• [Your objective] If a line in the records below contains the word "közösségi", copy it.

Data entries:
################
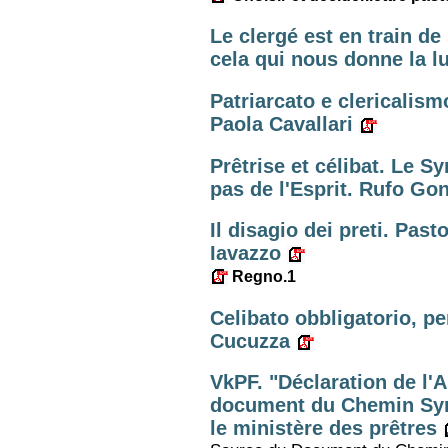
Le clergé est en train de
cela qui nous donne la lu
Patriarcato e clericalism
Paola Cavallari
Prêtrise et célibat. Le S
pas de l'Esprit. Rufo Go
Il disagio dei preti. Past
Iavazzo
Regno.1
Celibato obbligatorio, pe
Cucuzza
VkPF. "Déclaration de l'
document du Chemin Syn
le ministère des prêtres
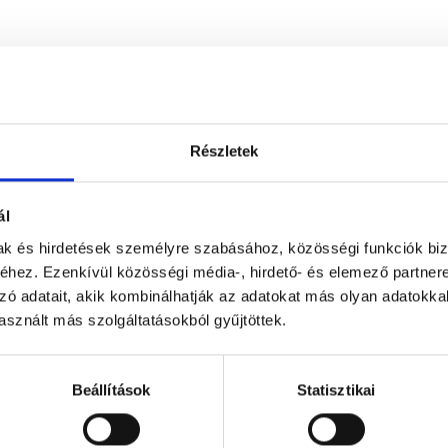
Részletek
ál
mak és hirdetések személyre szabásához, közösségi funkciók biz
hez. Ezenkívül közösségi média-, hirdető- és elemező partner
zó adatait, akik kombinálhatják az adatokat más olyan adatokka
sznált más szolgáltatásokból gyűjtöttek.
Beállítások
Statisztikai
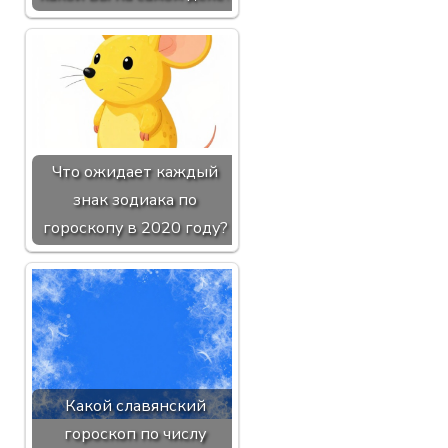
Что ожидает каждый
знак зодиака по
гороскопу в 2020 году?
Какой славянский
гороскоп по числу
################
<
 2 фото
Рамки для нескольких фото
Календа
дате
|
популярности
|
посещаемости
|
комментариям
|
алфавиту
################
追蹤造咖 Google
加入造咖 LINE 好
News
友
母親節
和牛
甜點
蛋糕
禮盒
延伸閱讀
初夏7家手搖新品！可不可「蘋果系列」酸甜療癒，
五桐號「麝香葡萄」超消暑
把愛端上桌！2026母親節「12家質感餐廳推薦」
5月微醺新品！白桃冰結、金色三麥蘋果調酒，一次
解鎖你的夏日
################
• [Output for this exercise]
mak és hirdetések személyre szabásához, közösségi funkciók biz
hez. Ezenkívül közösségi média-, hirdető- és elemező partner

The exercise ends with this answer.